Nowhere is this more evident than with Israel's vast and ever-expanding settlement enterprise. While U.S. officials may believe they are doing much to restrain Israeli settlements, the reality is that the settlement project is thriving like never before. Israeli Prime Minister Benjamin Netanyahu's government has advanced plans for another 10,500 settler homes in the last eight months alone -- on top of the well over half a million Israeli settlers already living in the West Bank and East Jerusalem.
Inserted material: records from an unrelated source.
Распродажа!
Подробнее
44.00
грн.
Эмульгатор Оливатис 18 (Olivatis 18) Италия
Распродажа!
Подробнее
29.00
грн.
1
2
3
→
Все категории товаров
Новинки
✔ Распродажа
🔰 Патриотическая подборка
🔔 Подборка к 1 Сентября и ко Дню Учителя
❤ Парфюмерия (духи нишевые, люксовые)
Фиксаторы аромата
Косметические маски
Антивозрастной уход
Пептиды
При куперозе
Indeed, the rate of Israeli settlement construction in 2013 was more than double that of 2012. Despite occasional expressions of displeasure, U.S. President Barack Obama's administration continues to treat Israeli settlement expansion as though it were a meteorological phenomenon rather than a conscious Israeli policy decision that is demolishing chances for a two-state solution -- both by pre-determining facts on the ground and destroying Palestinian confidence in the process.

The tremendous success of the Israeli settlement project, along with the absence of any cost to maintaining the status quo, has left Israel with little to no incentive to take the kinds of steps that are needed for a genuine two-state solution, such as dividing Jerusalem or evacuating tens of thousands of settlers from the West Bank. It has also led to a sense of triumphalism within the current Israeli government, some of whose members openly oppose the creation of a Palestinian state or feel emboldened enough to actively sabotage the negotiations. 

The Obama administration is no less blind to the realities of the Palestinian side. The Palestinian leadership suffers from exactly the reverse problem as Israel: It has the will to conclude a deal but lacks the capacity to deliver on one. The Palestinian Authority is virtually bankrupt, has no functioning parliament, and continues to suffer from a debilitating split between the Fatah-dominated West Bank and the Hamas-ruled Gaza Strip.

The notion that such a divided and dysfunctional leadership, which lacks electoral and consensual legitimacy, would have a mandate to negotiate the sort of compromises that a peace deal with Israel would require is fanciful at best. Meanwhile, the Obama administration remains opposed to internal Palestinian reconciliation or to a lifting of the Gaza siege -- as though Hamas and Gaza were somehow separate from the peace process.

The source of Israeli impunity and Palestinian weakness, of course, is the substantial and growing power imbalance between the two sides. But any serious attempt to level the playing field -- by putting pressure on Israel to impose a genuine settlement freeze, for example, or allowing the Palestinians to enhance their leverage either through internationalization or national reconciliation with Hamas -- would necessarily entail a political cost for the United States. That's something both Obama and Kerry, like most of their predecessors, have assiduously sought to avoid. Until this paradox can be resolved, the United States will continue to be both the only party that can broker Middle East peace -- and the only party that refuses to make the tough decisions to get the job done.

As long as the United States refuses to deal with realities like Israel's settlement enterprise and the vast power imbalance between the two sides, any negotiation process is destined to fail. In this case, it may become necessary to begin considering alternatives to American stewardship of the peace process or a two-state solution, or both.